Le miel naturel, un remède pour le traitement de plusieurs maladies
Le miel naturel, un remède pour le traitement de plusieurs maladies

Comment expliquez-vous la hausse du prix du miel alors que c’est une production locale ?

Ceux qui produisent sont moins nombreux alors qu’il y a une forte demande. Et chaque fois sur un produit quand la loi de l’offre et de la demande n’est pas équilibrée, il y a un prix élevé, puisque l’offre est inférieure à la demande.

Pouvons-nous implanter des ruches en milieu urbain ?

Non, il y a des endroits propices pour implanter des ruches. Les abeilles quand elles sont provoquées elles menacent pour se défendre. Quand il y a des enfants tout autour, des bruits des véhicules, les abeilles ne sont pas à l’aise. Il faut les mettre à un endroit où elles ne seront pas dérangées pour éviter des risques. Tout le monde devient ennemi dans ce cas et alors on risque d’enregistrer beaucoup d’incidents.

Quelles recommandations et propositions à toute la population du Sud Kivu ?

C’est d’appeler toute personne à emboiter les pas à cette filière naissante et très jeune et qu’il commence l’apiculture. Il y a une très forte commande de miel que l’on ne parvient pas à satisfaire puisque les producteurs sont moins nombreux.

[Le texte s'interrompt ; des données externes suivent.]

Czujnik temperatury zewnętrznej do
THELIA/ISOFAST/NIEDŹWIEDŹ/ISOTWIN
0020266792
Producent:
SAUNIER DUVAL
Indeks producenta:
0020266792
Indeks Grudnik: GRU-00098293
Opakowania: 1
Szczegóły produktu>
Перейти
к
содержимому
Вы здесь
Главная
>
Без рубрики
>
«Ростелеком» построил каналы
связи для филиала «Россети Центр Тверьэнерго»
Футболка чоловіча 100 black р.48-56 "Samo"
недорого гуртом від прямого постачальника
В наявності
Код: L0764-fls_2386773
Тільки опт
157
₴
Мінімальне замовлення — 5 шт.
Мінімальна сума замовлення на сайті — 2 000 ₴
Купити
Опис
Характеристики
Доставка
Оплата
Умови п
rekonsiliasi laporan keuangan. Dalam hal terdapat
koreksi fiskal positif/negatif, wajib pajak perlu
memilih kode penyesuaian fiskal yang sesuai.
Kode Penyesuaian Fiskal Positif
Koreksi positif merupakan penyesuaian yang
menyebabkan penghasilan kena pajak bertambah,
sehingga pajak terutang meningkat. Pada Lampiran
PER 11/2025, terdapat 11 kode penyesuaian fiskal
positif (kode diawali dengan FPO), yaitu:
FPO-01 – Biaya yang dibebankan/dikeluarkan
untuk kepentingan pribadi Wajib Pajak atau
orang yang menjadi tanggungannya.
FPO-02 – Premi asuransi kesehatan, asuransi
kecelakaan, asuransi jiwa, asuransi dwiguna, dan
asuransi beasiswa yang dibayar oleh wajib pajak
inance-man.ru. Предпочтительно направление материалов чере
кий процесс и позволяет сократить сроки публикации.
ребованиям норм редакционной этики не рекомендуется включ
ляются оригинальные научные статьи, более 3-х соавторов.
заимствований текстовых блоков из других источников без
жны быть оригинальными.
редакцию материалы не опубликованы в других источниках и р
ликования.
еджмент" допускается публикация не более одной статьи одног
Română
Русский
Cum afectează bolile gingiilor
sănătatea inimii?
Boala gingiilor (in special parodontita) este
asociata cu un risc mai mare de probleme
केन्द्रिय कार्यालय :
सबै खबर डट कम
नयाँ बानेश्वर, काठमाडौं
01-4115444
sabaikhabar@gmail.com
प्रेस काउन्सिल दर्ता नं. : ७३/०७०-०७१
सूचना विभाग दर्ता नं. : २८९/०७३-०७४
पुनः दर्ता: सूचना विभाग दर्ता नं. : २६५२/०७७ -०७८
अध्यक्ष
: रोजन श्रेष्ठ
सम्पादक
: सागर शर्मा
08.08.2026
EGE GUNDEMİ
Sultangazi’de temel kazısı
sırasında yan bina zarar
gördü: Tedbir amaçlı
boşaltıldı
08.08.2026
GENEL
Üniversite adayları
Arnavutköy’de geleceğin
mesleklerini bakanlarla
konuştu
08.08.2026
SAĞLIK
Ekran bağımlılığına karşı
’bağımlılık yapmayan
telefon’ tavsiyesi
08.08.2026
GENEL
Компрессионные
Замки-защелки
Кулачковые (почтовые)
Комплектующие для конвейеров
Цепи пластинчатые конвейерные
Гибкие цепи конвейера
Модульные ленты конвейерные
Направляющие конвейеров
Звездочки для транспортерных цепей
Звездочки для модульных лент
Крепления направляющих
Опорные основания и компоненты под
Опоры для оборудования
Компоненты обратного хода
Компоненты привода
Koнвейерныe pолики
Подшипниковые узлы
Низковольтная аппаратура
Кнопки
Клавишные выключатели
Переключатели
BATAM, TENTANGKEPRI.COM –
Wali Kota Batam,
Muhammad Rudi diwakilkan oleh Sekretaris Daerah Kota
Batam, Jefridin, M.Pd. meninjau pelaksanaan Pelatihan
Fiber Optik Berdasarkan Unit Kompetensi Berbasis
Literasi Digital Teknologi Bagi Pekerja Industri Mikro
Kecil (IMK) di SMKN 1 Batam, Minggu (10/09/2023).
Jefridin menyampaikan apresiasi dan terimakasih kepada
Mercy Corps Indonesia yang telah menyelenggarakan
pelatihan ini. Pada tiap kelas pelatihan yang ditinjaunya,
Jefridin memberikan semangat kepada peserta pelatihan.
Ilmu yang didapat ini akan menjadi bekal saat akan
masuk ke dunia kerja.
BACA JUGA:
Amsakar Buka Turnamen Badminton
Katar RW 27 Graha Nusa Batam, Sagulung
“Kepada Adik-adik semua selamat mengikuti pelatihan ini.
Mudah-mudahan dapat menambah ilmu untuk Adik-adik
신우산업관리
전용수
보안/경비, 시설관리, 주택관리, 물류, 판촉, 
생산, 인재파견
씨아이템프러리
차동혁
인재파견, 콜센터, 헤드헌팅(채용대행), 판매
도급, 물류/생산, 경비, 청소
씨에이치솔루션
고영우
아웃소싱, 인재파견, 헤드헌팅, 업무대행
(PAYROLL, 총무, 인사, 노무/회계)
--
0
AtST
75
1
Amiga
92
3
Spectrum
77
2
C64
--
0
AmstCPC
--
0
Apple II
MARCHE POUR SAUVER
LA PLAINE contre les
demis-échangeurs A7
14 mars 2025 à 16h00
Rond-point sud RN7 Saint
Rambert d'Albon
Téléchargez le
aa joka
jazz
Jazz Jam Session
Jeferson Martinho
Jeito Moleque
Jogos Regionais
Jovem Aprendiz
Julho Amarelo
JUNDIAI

De l’autre côté nous sensibilisons aussi toute famille à consommer du miel, consommer des produits de l’abeille puisque cela garantit la bonne santé, non seulement de la personne qui consomme mais de toute la famille. A l’État d’avoir un œil regardant par rapport à ce secteur puisqu’il est non seulement multifonctionnel mais aussi transversal, qui va impacter non seulement sur l’agriculture mais aussi sur l’environnement de notre entité et ça va créer de l’emploie ce qui serait un véritable développement de nos milieux ruraux.